SLAPPING A COUPLE of coats of emulsion on the walls is probably the quickest kind of decorating, and a cheap way of brightening up a room. But without a bit of preparation, the effect can be spoiled by peeling or flaking, or the pattern showing through. The basic rules are as follows:

1 Old patterned wallpaper can be painted over, but it should be wiped clean with a sponge and soapy water first. Stick any peeling edges back down with wallpaper paste.

2 It is better to strip the paper off first. A steam wallpaper-stripper makes life much easier. Get one from a hire shop for the weekend.

3 If the plaster is in good condition, you may be able to paint straight on to it. Sand it down lightly with sandpaper wrapped round a sanding block. Fill cracks with filler, after brushing any dust out, and wetting with water from a garden spray.

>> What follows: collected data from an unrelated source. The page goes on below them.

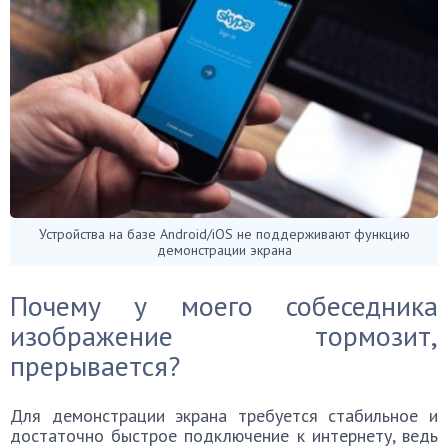
Устройства на базе Android/iOS не поддерживают функцию
демонстрации экрана
Почему у моего собеседника
изображение тормозит,
прерывается?
Для демонстрации экрана требуется стабильное и
достаточно быстрое подключение к интернету, ведь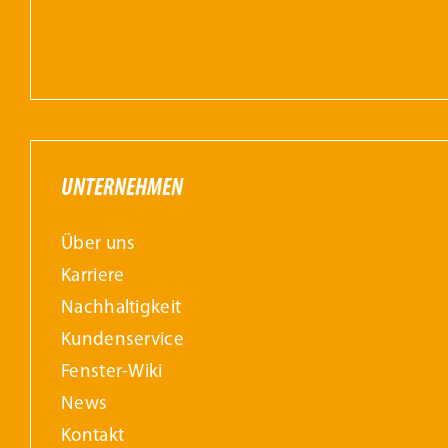
UNTERNEHMEN
Über uns
Karriere
Nachhaltigkeit
Kundenservice
Fenster-Wiki
News
Kontakt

4 If the plaster is in poor condition, fill the main cracks and then wallpaper it with a heavy grade of lining paper. This is extra work but is cheaper and better than replastering. Use a steam roller to make sure edges are stuck down.

5 Paint walls with a roller rather than a brush. Use a broomstick stuck into the handle to do ceilings without having to stand on anything. Use a long-handled radiator roller to reach into awkward spots. Thin the first coat of emulsion with water to help it go on more easily. Don't worry about the patchy effect; the second coat will cover it up.